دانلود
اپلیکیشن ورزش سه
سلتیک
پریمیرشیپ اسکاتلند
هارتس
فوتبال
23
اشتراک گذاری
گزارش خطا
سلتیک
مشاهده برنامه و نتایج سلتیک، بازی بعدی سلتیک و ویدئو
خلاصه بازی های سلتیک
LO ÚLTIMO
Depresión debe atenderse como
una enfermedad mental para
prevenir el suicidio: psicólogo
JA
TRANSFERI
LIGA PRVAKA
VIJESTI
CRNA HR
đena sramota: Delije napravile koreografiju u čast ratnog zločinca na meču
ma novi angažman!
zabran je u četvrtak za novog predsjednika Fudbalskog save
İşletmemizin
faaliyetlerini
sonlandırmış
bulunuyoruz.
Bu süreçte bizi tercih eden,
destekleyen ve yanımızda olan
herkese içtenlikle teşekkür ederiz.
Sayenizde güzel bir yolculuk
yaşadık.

________________________________________

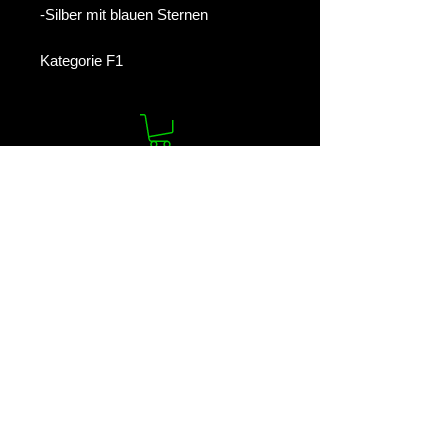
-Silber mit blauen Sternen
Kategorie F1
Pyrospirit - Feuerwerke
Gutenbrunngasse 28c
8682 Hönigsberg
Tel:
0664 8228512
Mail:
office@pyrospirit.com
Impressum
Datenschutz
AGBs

________________________________________

Search the material above for the word "بازی", and return each line that holds it.

TASK ANSWER:
مشاهده برنامه و نتایج سلتیک، بازی بعدی سلتیک و ویدئو
خلاصه بازی های سلتیک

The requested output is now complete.